Thank you for your help

lucy24

10:02 pm on Oct 15, 2017 (gmt 0)

WebmasterWorld Senior Member 10+ Year Member Top Contributors Of The Month



At the risk of sounding like That Other Forum, isn't this still the same question as this one [webmasterworld.com]?

Samsam1978

10:12 pm on Oct 15, 2017 (gmt 0)

5+ Year Member Top Contributors Of The Month



No because I read that I need to use this in the search page rather than robots.txt

Samsam1978

10:13 pm on Oct 15, 2017 (gmt 0)

5+ Year Member Top Contributors Of The Month



Thanks though Lucy for your response on the other post, so you think i should just disallow in robots.txt? or use the meta tag?

phranque

12:03 am on Oct 16, 2017 (gmt 0)

WebmasterWorld Administrator 10+ Year Member Top Contributors Of The Month



if you are noindexing the page i don't see a need for those link elements.
the link rel next/prev would be useful if you were indexing a collection of documents.
the link rel canonical would be useful if you wanted "this" document indexed under another url.
if anything, the link rel canonical may send an unwanted signal.

Samsam1978

12:19 pm on Oct 16, 2017 (gmt 0)

5+ Year Member Top Contributors Of The Month



Yes that is what I thought thanks so much :-)

MayankParmar

6:13 pm on Oct 22, 2017 (gmt 0)

WebmasterWorld Senior Member 5+ Year Member Top Contributors Of The Month



Add this to your robots.txt:

Sitemap: https://www.example.com/sitemap_index.xml
User-agent: *
Disallow: /go/
Disallow: /?s=*
Disallow: /wp-admin/
Allow: /wp-admin/admin-ajax.php
Allow: /wp-admin/images/

phranque

8:27 pm on Oct 22, 2017 (gmt 0)

WebmasterWorld Administrator 10+ Year Member Top Contributors Of The Month



MayankParmar please explain how your post is relevant to Samsam1978's problem.

MayankParmar

4:02 pm on Oct 23, 2017 (gmt 0)

WebmasterWorld Senior Member 5+ Year Member Top Contributors Of The Month



phranque Sam said that his website's search pages are getting indexed. If Disallow: /?s=* is added to the robots.txt, Google won't able to index the search pages, as it is disallowed :D And once the access is blocked, Google will deindex them (hopefully).

timemachined

11:20 am on Oct 25, 2017 (gmt 0)

10+ Year Member Top Contributors Of The Month



Yes but you don't disallow if you want pages to drop out of G automatically, you noindex. Only disallow if they're not already in.
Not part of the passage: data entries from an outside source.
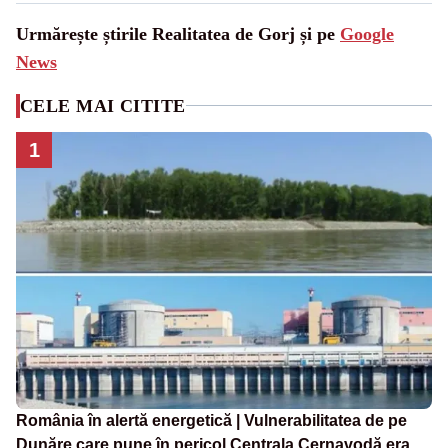
Urmărește știrile Realitatea de Gorj și pe
Google
News
CELE MAI CITITE
1
România în alertă energetică | Vulnerabilitatea de pe
Dunăre care pune în pericol Centrala Cernavodă era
If disallowing in robots, then you need to manually / bulk remove the known pages via webmaster tools yourself as if you disallow, G won't know. An answer previously gleamed from here.

phranque

12:26 pm on Oct 25, 2017 (gmt 0)

WebmasterWorld Administrator 10+ Year Member Top Contributors Of The Month



MayankParmar:

Disallow: /?s=* won't exclude robots from crawling the search urls used by Samsam1978 and as timemachined stated exclusion from crawling will not deindex the url.

instead the url will show this description in search results:
A description for this result is not available because of this site's robots.txt


the other Disallow/Allow directives are irrelevant to the problem statement.